Haaga House

Haaga House, formerly known as the Walker House, was renovated to create a more welcoming presence and comfortable accommodations on campus for prospective students and their families who may have traveled many miles to interview and tour the campus.

This Chestnut Street property is rich with a history that starts in 1870 with Rev. John G. Fee deeding the property to Rev. E. Henry Fairchild, the first president of Berea College. Like Fee, President Fairchild was a staunch supporter of integrated education at a time when not everyone in the South agreed. Thus, if threats arose, a secret passage was built in a closet of the Haaga House that allowed occupants to travel through the basement and out the back to safety. Rumor has it that vandals shot through the east window, leaving a bullet hole in the woodwork of the double doors between the living room and parlor.

Haaga House was also home to President William Goodell Frost and family until the time a frame homestead was built on campus as the President’s House. After that time, the families of Pasco, Gay, and Walker owned the home next to Knapp Hall until it was sold to the College.

In addition to ease of parking, Haaga House provides an ample, comfortable lobby and waiting area, interview rooms, counselors’ offices, common meeting space, and a 30-seat presentation room with a SMART Board™ for viewing the College’s introductory materials. In addition, the south walls of the presentation room afford a breathtaking view of the mountains beyond Brushy Fork, which can be viewed after a presentation when visitors are invited to move beyond the Admissions Office to tour the rest of campus.

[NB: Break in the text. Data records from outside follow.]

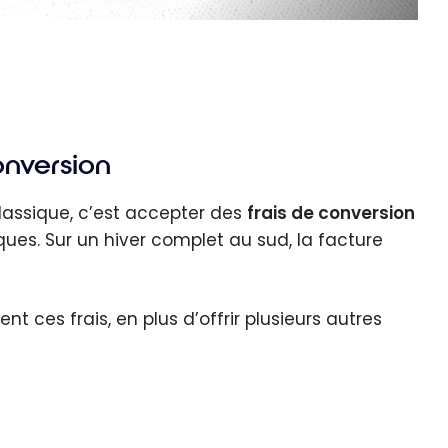
onversion
assique, c’est accepter des
frais de conversion
es. Sur un hiver complet au sud, la facture
 ces frais, en plus d’offrir plusieurs autres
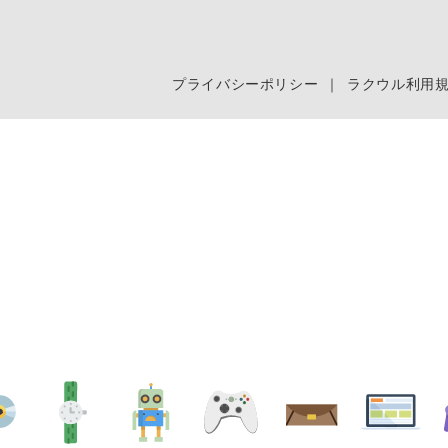
プライバシーポリシー
｜
ラクウル利用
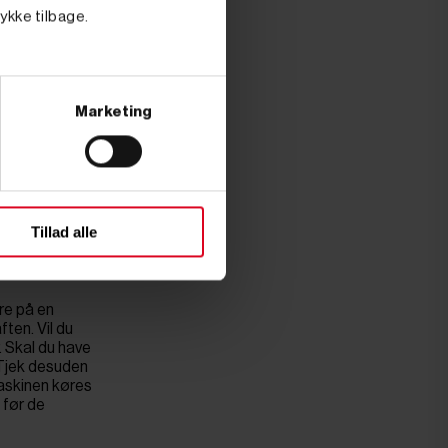
er vores
tykke tilbage.
Marketing
 stykke kloak
 til fuld pris
 selv, har den
lk med store
Tillad alle
re på en
ten. Vil du
. Skal du have
 Tjek desuden
maskinen køres
 før de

The house has been named to honor the Haaga and Sturt families who feel a kinship with Berea College and its mission of “growing leaders,” as Heather Haaga said. Haaga House honors the philanthropy of the entire Haaga family. “Paul and I believe that it is important in life to make a difference, to leave the world a better place,” Heather Haaga said. “We also believe ‘to whom much is given much is required,’ and we have been very blessed. The decision then becomes where can you make the biggest difference, where can you leave a legacy of change?”